- [Exercise objective]:
In the listing below, find the line holding "You are a GUI" and the line holding "https://www.fairness-im-handel.de (618, 966)". Write out those two lines and all lines between, exactly, and nothing more.

[Information provided Boundary: Start]

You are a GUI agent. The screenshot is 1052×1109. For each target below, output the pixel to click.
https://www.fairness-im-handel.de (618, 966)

[Information provided Boundary: End]
[Information provided Boundary: Start]

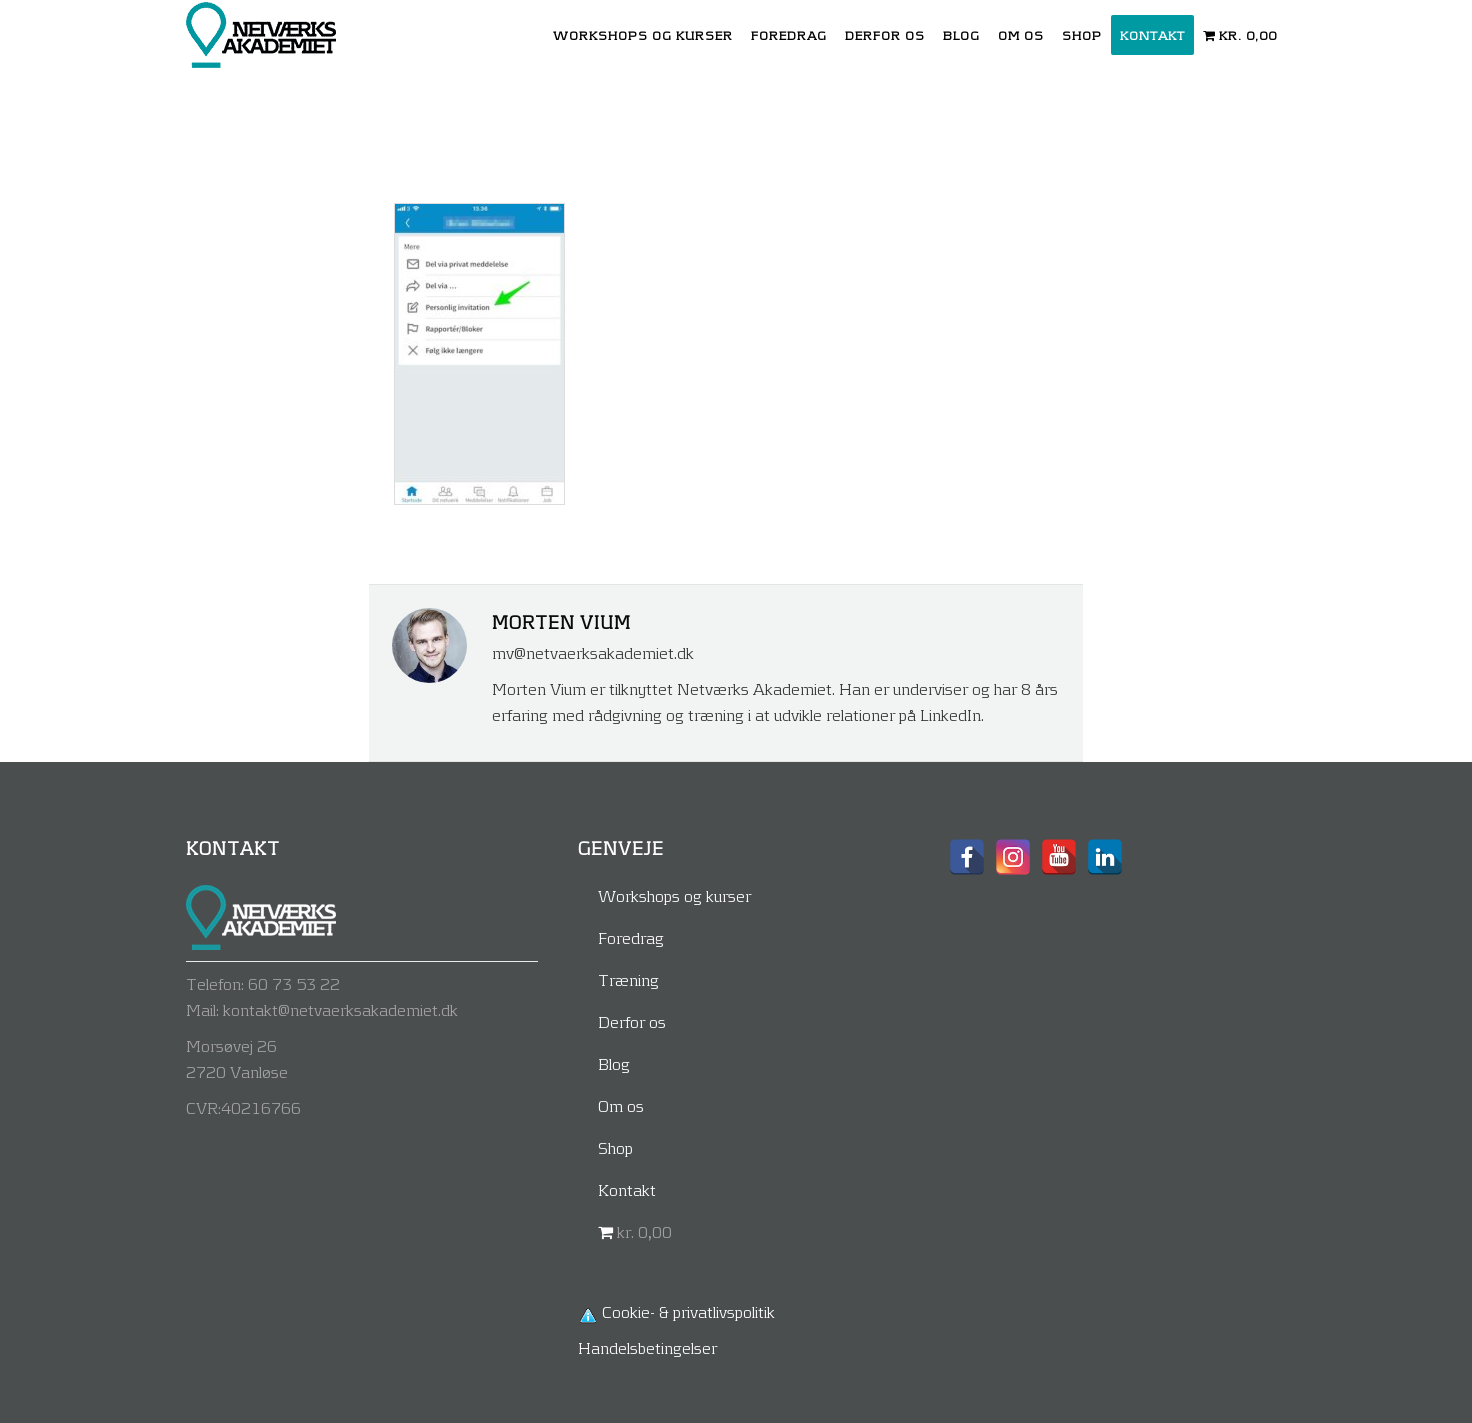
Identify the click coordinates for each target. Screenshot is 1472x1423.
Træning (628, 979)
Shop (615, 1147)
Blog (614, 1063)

[Information provided Boundary: End]

- [Solution to the exercise]:
You are a GUI agent. The screenshot is 1052×1109. For each target below, output the pixel to click.
https://www.fairness-im-handel.de (618, 966)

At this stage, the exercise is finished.